Cheap Holidays in Other People’s Misery: How the inverse of ‘Common People’ is a Brit abroad

This summer, an estimated 58% of young Brits will go on holiday to Europe for the chance to dance and drink and screw. In 2023, with the cost of living crisis apparently decimating our wealth, UK residents took 86.2million trips abroad. However, since the days that the Sex Pistols sang of cheap holidays in other people’s misery, there has been a change in perception among these lucky travellers. Now, the Brits want to dance and drink and screw just like the locals do.

Meanwhile, the locals in question don’t have to merely face up to cockroaches climbing their walls, but the rising tension of neighbouring fascism and wildfires raging towards their homes. It’s not without irony that the devastating, encroaching fires are fuelled, in part, by the travellers themselves as they devour gasoline, hurtling through the air on their way to try and find the least touristy taverna on the Insta guide.

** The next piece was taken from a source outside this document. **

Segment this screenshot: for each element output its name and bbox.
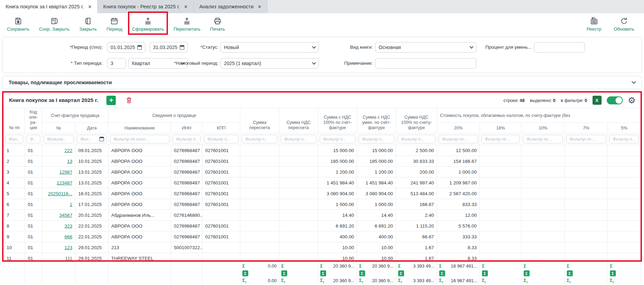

Alas, we can’t be blamed either. For the most part, we come in peace after enduring a winter with an average of eight hours of daylight and working weeks in excess of the median. In fact, in our own minds, we come in peace like never before—wiser and more cultured thanks to the generations of travel that have come before and all the Anthony Bourdain boxsets we’ve sat through. However, if you listen to Pulp’s classic ‘Common People’ while perched in some Croatian canteen, you can’t help but feel a little like the sculpture student.

With the sun on our backs, the local €0.50 beer is suddenly so much better than the ‘expensive stuff back home’. And as you watch a fisherman reclining on the dock, forlorn from having failed to catch his quota, you merely see a weathered fellow sunning himself and remark, ‘That’s living alright’.

There is an intense sense of life dysmorphia to be found amid modern tourism. Croatia, one of the latest indie travel hotspots, has a GDP per capita of $18,570 while the UK’s sits at $46,125. Yet, we leave there thinking their lives are far richer in some deeper sense, never really paying much mind about the proverbial perils of relative poverty sending life sliding out of view, as Jarvis Cocker put it.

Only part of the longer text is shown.